Calling algorithms certainly face this tension. For example, evenings might be the best time on average to contact households. If I know nothing else, then that would be my guess about when to place the next call. But it would be foolish to stay with that option if it continues to fail. If I have failures in that call window, I might explore another call window to try and see if the reward is greater in that window for this particular household.

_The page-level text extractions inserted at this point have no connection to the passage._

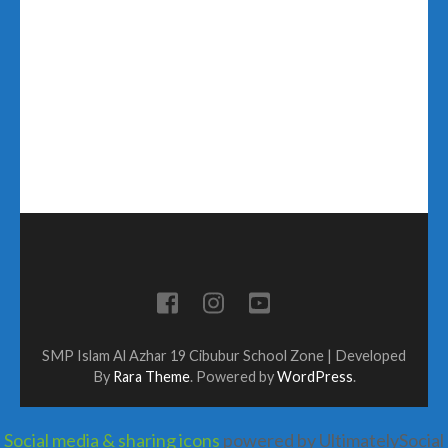
SMP Islam Al Azhar 19 Cibubur
School Zone | Developed
By
Rara Theme
. Powered by
WordPress
.
Social media & sharing icons
powered by UltimatelySocial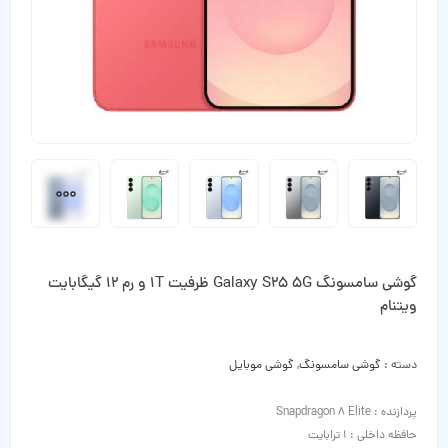
گوشی سامسونگ Galaxy S25 5G ظرفیت 1T و رم 12 گیگابایت
ویتنام
دسته :
گوشی سامسونگ
,
گوشی موبایل
پردازنده : Snapdragon 8 Elite
حافظه داخلی : 1 ترابایت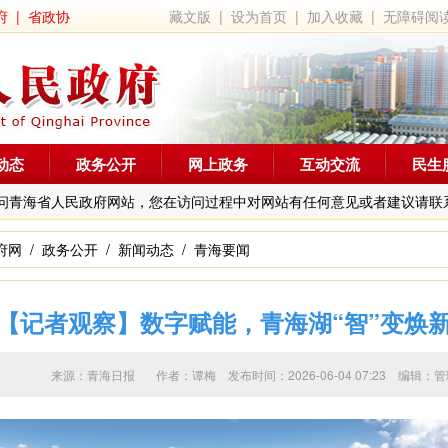
府
|
省政协
藏文版
|
设为首页
|
加入收藏
|
无障碍阅
动态
政务公开
网上政务
互动交流
民生
问青海省人民政府网站，您在访问过程中对网站有任何意见或者建议请联
府网
/
政务公开
/
新闻动态
/
青海要闻
【记者观察】数字赋能，青海湖“智”变焕
来源：青海日报 作者：
谭梅
发布时间：2026-06-04 07:23 编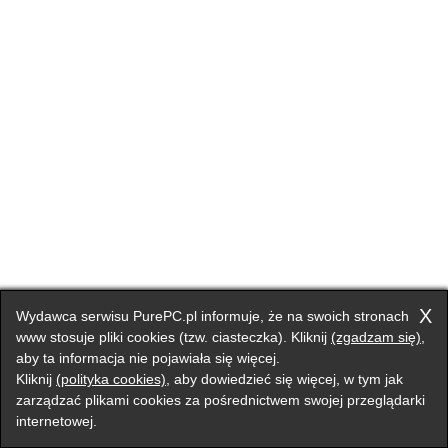
X
Wydawca serwisu PurePC.pl informuje, że na swoich stronach
www stosuje pliki cookies (tzw. ciasteczka). Kliknij
(zgadzam się)
,
aby ta informacja nie pojawiała się więcej.
Kliknij
(polityka cookies)
, aby dowiedzieć się więcej, w tym jak
zarządzać plikami cookies za pośrednictwem swojej przeglądarki
internetowej.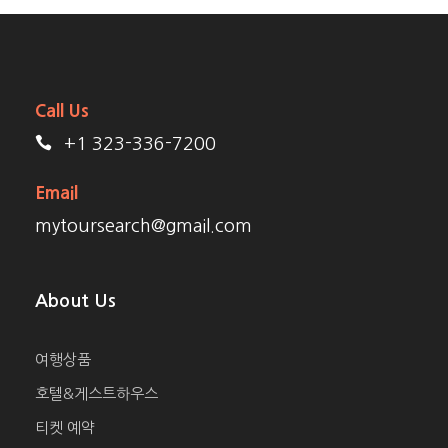
코스1
호텔 픽업40분 소요
01:00
Call Us
~
03:00
+1 323-336-7200
– 라스
베가스
Email
각 호텔
mytoursearch@gmail.com
에서 픽
업 후
출발
About Us
계절에 따라 달라집니다
여행상품
호텔&게스트하우스
코스2
중간 휴식 및 아침식사 30분 소요
티켓 예약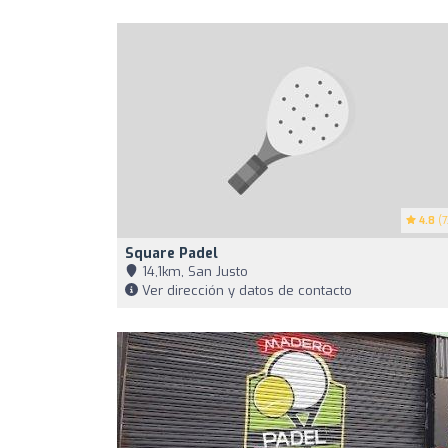
4.8
(7
Square Padel
14,1km, San Justo
Ver dirección y datos de contacto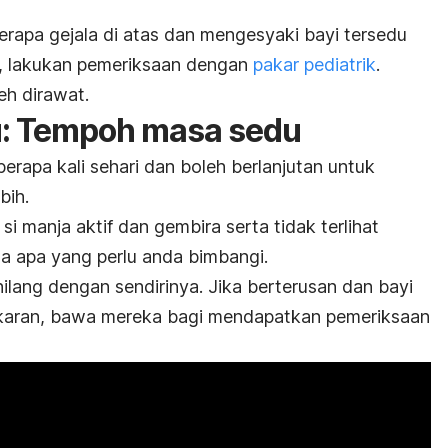
rapa gejala di atas dan mengesyaki bayi tersedu
i, lakukan pemeriksaan dengan
pakar pediatrik
.
eh dirawat.
u: Tempoh masa sedu
rapa kali sehari dan boleh berlanjutan untuk
bih.
i manja aktif dan gembira serta tidak terlihat
da apa yang perlu anda bimbangi.
lang dengan sendirinya. Jika berterusan dan bayi
karan, bawa mereka bagi mendapatkan pemeriksaan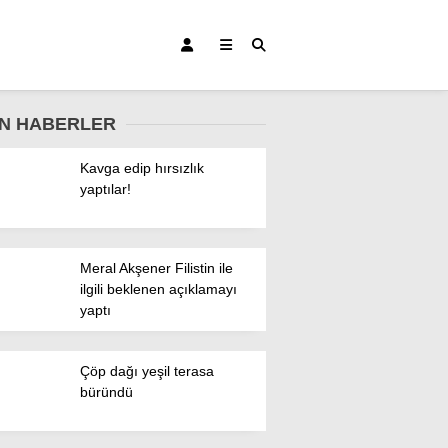
N HABERLER
Kavga edip hırsızlık
yaptılar!
Bursa Haberleri
Meral Akşener Filistin ile
Bursaspor
ilgili beklenen açıklamayı
yaptı
Gündem
Eğitim
Çöp dağı yeşil terasa
büründü
Teknoloji
Ekonomi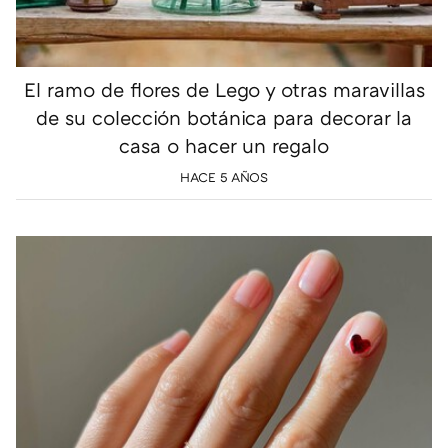
El ramo de flores de Lego y otras maravillas
de su colección botánica para decorar la
casa o hacer un regalo
HACE 5 AÑOS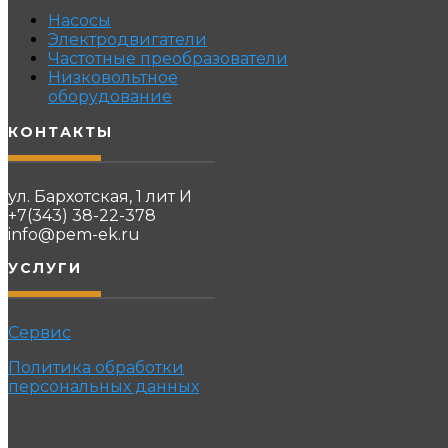
Насосы
Электродвигатели
Частотные преобразователи
Низковольтное
оборудование
КОНТАКТЫ
ул. Бархотская, 1 лит И
+7(343) 38-22-378
info@pem-ek.ru
УСЛУГИ
Сервис
Политика обработки
персональных данных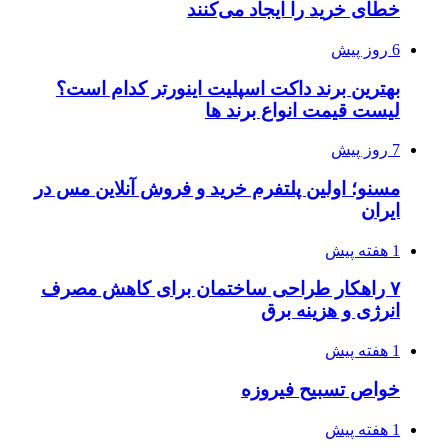
خطای خرید را ایجاد می‌کنند
6 روز پیش
بهترین برند داکت اسپلیت اینورتر کدام است؟
لیست قیمت انواع برند ها
7 روز پیش
مسنو؛ اولین پلتفرم خرید و فروش آنلاین مس در
ایران
1 هفته پیش
۷ راهکار طراحی ساختمان برای کاهش مصرف
انرژی و هزینه برق
1 هفته پیش
خواص تسبیح فیروزه
1 هفته پیش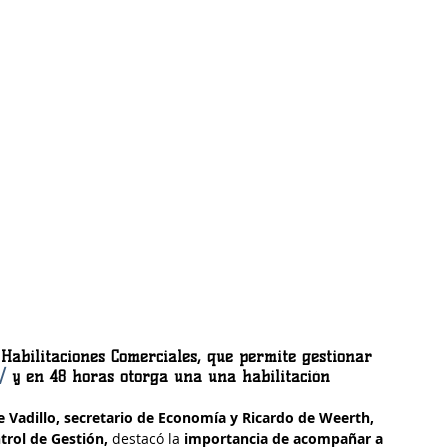
Habilitaciones Comerciales, que permite gestionar 
/
 y en 48 horas otorga una una habilitación 
De Vadillo, secretario de Economía y Ricardo de Weerth, 
rol de Gestión,
 destacó la
 importancia de acompañar a 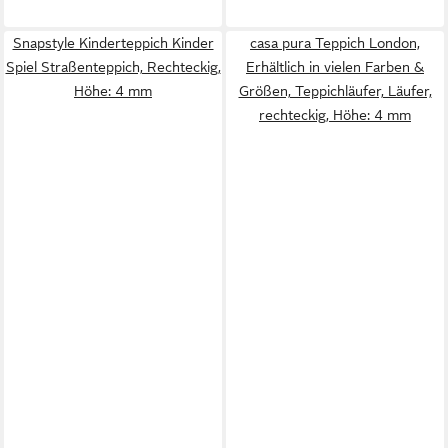
Snapstyle Kinderteppich Kinder
casa pura Teppich London,
Spiel Straßenteppich, Rechteckig,
Erhältlich in vielen Farben &
Höhe: 4 mm
Größen, Teppichläufer, Läufer,
rechteckig, Höhe: 4 mm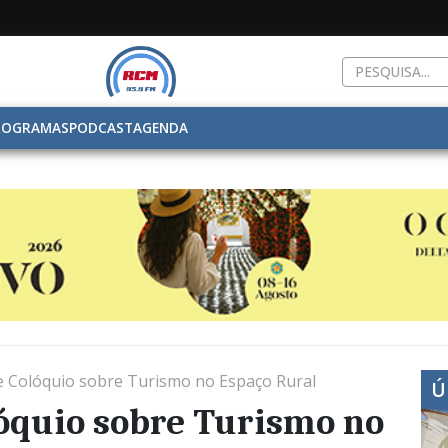
ROGRAMAS
PODCAST
AGENDA
be Colóquio sobre Turismo no Espaço Rural
Ú
lóquio sobre Turismo no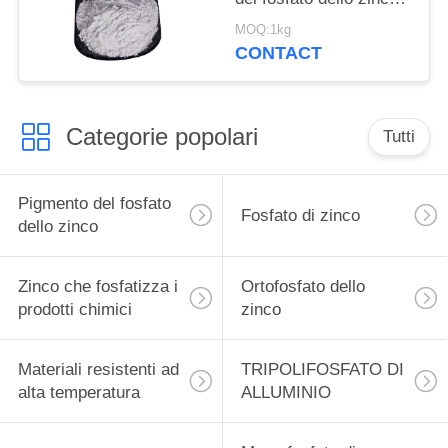
della pittura per la nave
MOQ:1kg
e le strutture d'acciaio
CONTACT
proteggono
Categorie popolari
Tutti
Pigmento del fosfato
Fosfato di zinco
dello zinco
Zinco che fosfatizza i
Ortofosfato dello
prodotti chimici
zinco
Materiali resistenti ad
TRIPOLIFOSFATO DI
alta temperatura
ALLUMINIO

The following is a simple example, taken from Kulka et al. (1988). The goal is to establish contact. The contact strategy \(a_j\) can take on any of the following five values: WDM=weekday morning, WDA=weekday afternoon, WDE=weekday evening, SAT=Saturday, SUN=Sunday. We want to know which 3-call (\(j=1,2,3\)) sequence produces the highest contact rate. Using our notation, if \(Y_i=1\) denotes contact for the \(i^{th}\) case on any of the 3 calls, then the goal is to find the 3-call sequence that leads to the highest \(Pr(Y_i=1)\). A myopic strategy would choose \(a_1\) by comparing the probability of contact for each of the five possible treatments. The choice of \(a_2\) and \(a_3\) would be made in the same way. A non-myopic strategy would look at all 125 (\(5*5*5\)) possible sequences and determine which one had the highest overall probability of contact. That's basically what Kulka and colleagues did (looking at all possible combinations).

We could extend this approach across several stages of the survey process by looking at how the contact strategy impacts the ability to gain cooperation at later stages. For instance, a three-call sequence that placed three calls in the middle of the night might have a high contact rate, but would likely have a low rate of completing interviews.